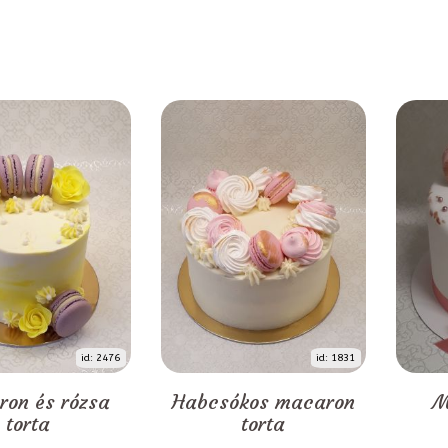
id: 2476
id: 1831
on és rózsa
Habcsókos macaron
M
torta
torta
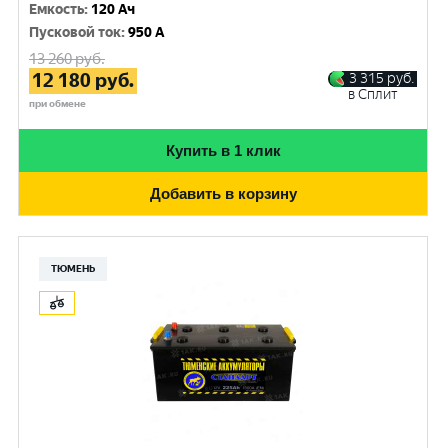
Емкость
:
120 Ач
Пусковой ток
:
950 A
13 260
руб.
12 180
руб.
3 315
руб.
в Сплит
при обмене
Купить в 1 клик
Добавить в корзину
ТЮМЕНЬ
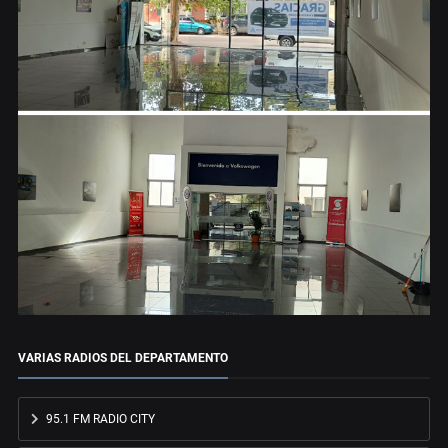
VARIAS RADIOS DEL DEPARTAMENTO
95.1 FM RADIO CITY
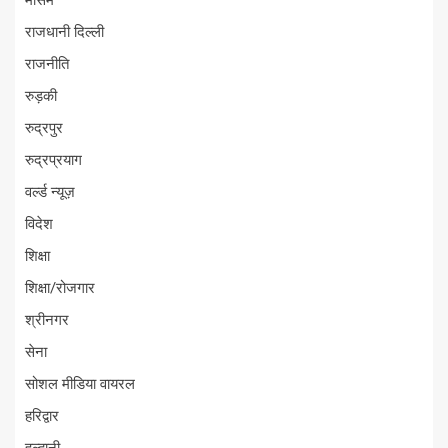
मौसम
राजधानी दिल्ली
राजनीति
रुड़की
रुद्रपुर
रुद्रप्रयाग
वर्ल्ड न्यूज़
विदेश
शिक्षा
शिक्षा/रोजगार
श्रीनगर
सेना
सोशल मीडिया वायरल
हरिद्वार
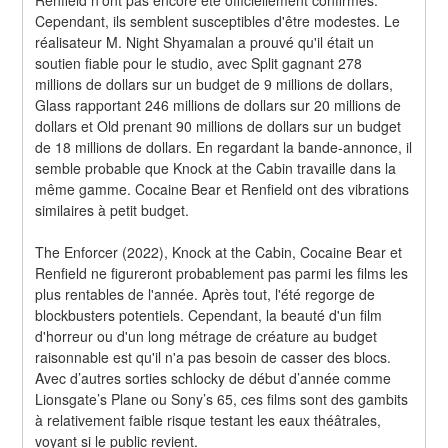
Cependant, ils semblent susceptibles d'être modestes. Le 
réalisateur M. Night Shyamalan a prouvé qu'il était un 
soutien fiable pour le studio, avec Split gagnant 278 
millions de dollars sur un budget de 9 millions de dollars, 
Glass rapportant 246 millions de dollars sur 20 millions de 
dollars et Old prenant 90 millions de dollars sur un budget 
de 18 millions de dollars. En regardant la bande-annonce, il 
semble probable que Knock at the Cabin travaille dans la 
même gamme. Cocaine Bear et Renfield ont des vibrations 
similaires à petit budget.
The Enforcer (2022), Knock at the Cabin, Cocaine Bear et 
Renfield ne figureront probablement pas parmi les films les 
plus rentables de l'année. Après tout, l'été regorge de 
blockbusters potentiels. Cependant, la beauté d'un film 
d'horreur ou d'un long métrage de créature au budget 
raisonnable est qu'il n'a pas besoin de casser des blocs. 
Avec d’autres sorties schlocky de début d’année comme 
Lionsgate’s Plane ou Sony’s 65, ces films sont des gambits 
à relativement faible risque testant les eaux théâtrales, 
voyant si le public revient.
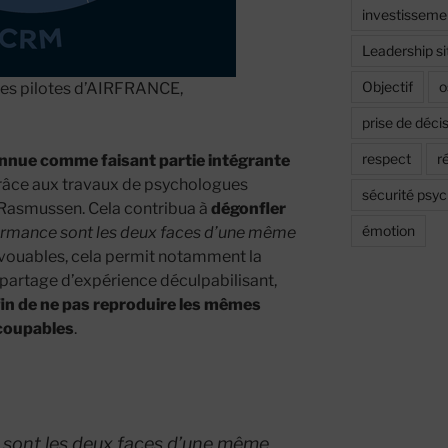
investisseme
Leadership si
Objectif
o
s pilotes d’AIRFRANCE,
prise de déci
respect
r
connue comme faisant partie intégrante
âce aux travaux de psychologues
sécurité psy
asmussen. Cela contribua à
dégonfler
émotion
formance sont les deux faces d’une même
 avouables, cela permit notamment la
partage d’expérience déculpabilisant,
afin de ne pas reproduire les mêmes
 coupables
.
 sont les deux faces d’une même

#####

*WHAT THE TASK REQUIRES:*
Word for word, restate the lines of the listing above starting at the line with "Glass rapportant 246" and ending at the line with "raisonnable est qu'il", and nothing outside them.

*ANSWER SPACE:*
Glass rapportant 246 millions de dollars sur 20 millions de 
dollars et Old prenant 90 millions de dollars sur un budget 
de 18 millions de dollars. En regardant la bande-annonce, il 
semble probable que Knock at the Cabin travaille dans la 
même gamme. Cocaine Bear et Renfield ont des vibrations 
similaires à petit budget.
The Enforcer (2022), Knock at the Cabin, Cocaine Bear et 
Renfield ne figureront probablement pas parmi les films les 
plus rentables de l'année. Après tout, l'été regorge de 
blockbusters potentiels. Cependant, la beauté d'un film 
d'horreur ou d'un long métrage de créature au budget 
raisonnable est qu'il n'a pas besoin de casser des blocs. 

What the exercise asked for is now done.